You need to view it with a fixed width font. Its not rocket science,
token lists (or arrays) are viewed as dotted lists. The token.pos
field is listed below each token as p[x] or as the file-location
in file-scope.

I'll come up with a patch to implement this scheme when I have
time to and send it, it might take a while.
-- Konrad

> To be continue...
>
> Chris
>
>
>>
>> Note that a reference to p[] in p[x] notation only references
>> the "start" of the  PP_struct.copy. An uique identification
>> of the "source" token might not always be possible because
>> of disambiguities, so when doing a copy of the  tokens in
>> PP_struct.copy I might use an extended version of struct token
>> to also include an offset.
>>
>> ----- file a.h start -----
>> #define D0(d0a0,d0a1) 1 D1(d0a0) 2 D2(d0a1) 3
>> #define D1(d1a0) 4 d1a0 5
>> #define D2(d2a0) 6 d2a0 7
>> #define D3(d3a0) 8 d3a0 9
>> D0(D3(10),11)
>> ----- file a.h end   .....
>>
>> Preprocessor output (gcc -E a.h): "1 4 8 10 9 5 2 6 11 7 3"
>>
>> PreProcessor macro trace on p[]:
>>
>> p[0]:mdefn_body[D0]     :1.D1.(.d0a0.).2.D2.(.d0a1.).3
>>                         [ a.h:1:23     ..   a.h:1:45]

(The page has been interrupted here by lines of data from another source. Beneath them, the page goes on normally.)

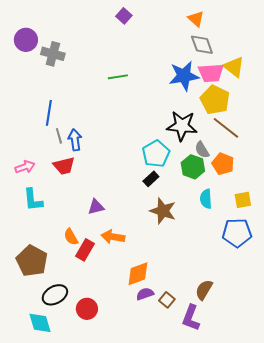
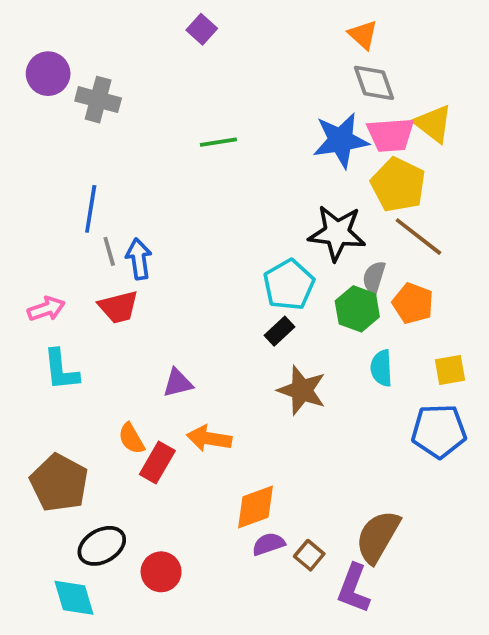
purple square: (124, 16) -> (202, 29), moved
gray semicircle: (202, 150) -> (374, 277), turned 48
brown semicircle: (204, 290) -> (378, 537), size x1.4

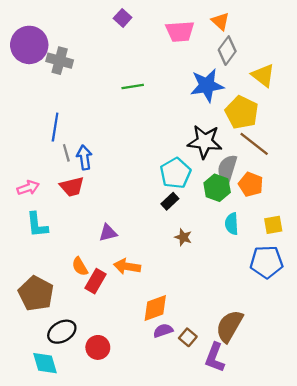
purple circle: (48, 74) -> (29, 45), size x1.4
gray diamond: (374, 83) -> (227, 51), turned 56
pink trapezoid: (391, 135) -> (180, 31), moved
gray semicircle: (374, 277) -> (227, 169), size x1.4
brown star: (302, 390) -> (183, 237), size x0.6

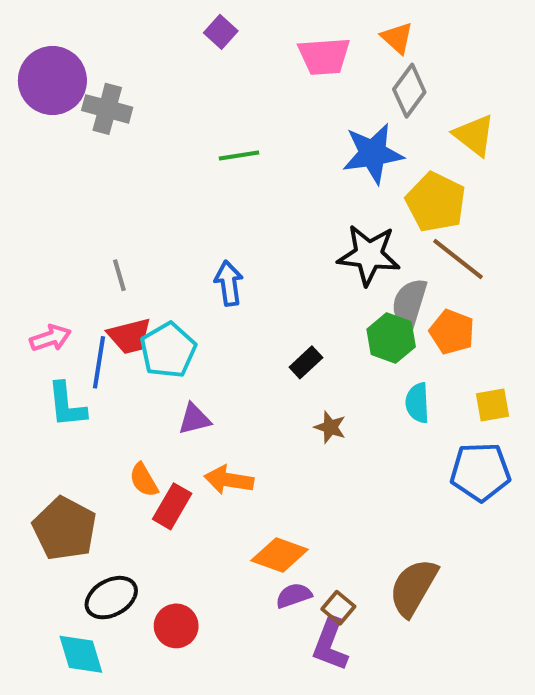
blue line: (55, 127) -> (99, 362), moved
blue arrow: (84, 157) -> (229, 283), moved
cyan pentagon: (175, 173) -> (168, 350), moved
orange diamond: (155, 308) -> (280, 555), turned 40
purple L-shape: (215, 358) -> (330, 644), moved

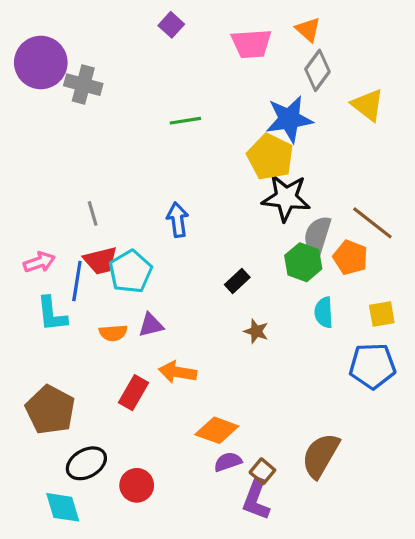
yellow pentagon: (436, 202) -> (270, 157), moved
brown line: (458, 259) -> (372, 223), moved
orange semicircle: (144, 480) -> (113, 333), moved, turned -64

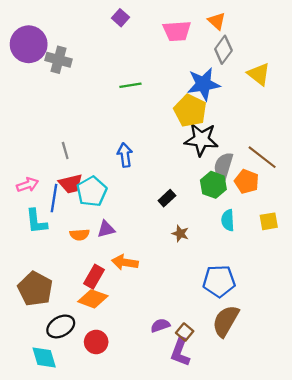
blue pentagon: (372, 366) -> (219, 281), moved
orange diamond: (217, 430) -> (93, 299), moved

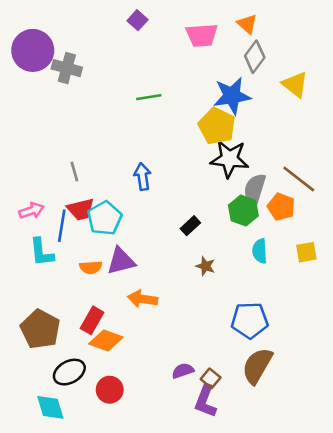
purple triangle: (106, 229) -> (121, 261), size x1.4
red rectangle: (94, 277) -> (92, 320), moved

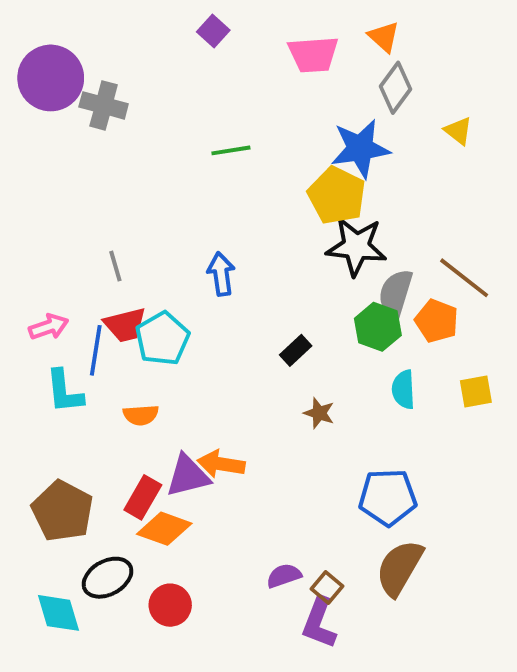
yellow triangle: (295, 84) -> (458, 131), size x0.7
purple triangle: (121, 261) -> (188, 476), moved
cyan diamond: (50, 407) -> (59, 613), moved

>> p[1]:mdefn_body[D1]     :4   .   d1a0   .    5
>>                         [ a.h:2:18..a.h:2:25]
>> p[2]:mdefn_body[D2]     :6   .   d2a0   .    7
>>                         [ a.h:3:18..a.h:3:25]
>> p[3]:mdefn_body[D3]     :8   .   d3a0   .    9
>>                         [ a.h:4:18..a.h:4:25]
>> p[4]:minst_arg0[D0]     :D3  . (  .   10 . )
>>                         [ a.h:5:4..a.h:5:9]
>> p[5]:minst_arg1[D0]     :11
>>                         [a.h:5:11]
>> p[6]:minst_arg0[D3]     :10
>>                         p[4]
>> p[7]:(args)expand[p[3]] :8    .  10   .  9
>>                         p[3]    p[4]    p[3]
>> p[8]:minst_arg0[d2]     :11
>>                         p[5]
>> p[9]:(body)expand[p[2]] :6   .   11   .    7
>>                         p[2]    p[5]      p[2]
>> p[10]:(body)expand[p[0]]:1  .4  .8  .10 .9  .5  .2  .6  .11 .7  .3
>>                         p[0]p[1]p[7]p[7]p[7]p[1]p[0]p[9]p[9]p[9]p[0]
>>
>>
>> p[0]-p[3] are build up when the macro is defined.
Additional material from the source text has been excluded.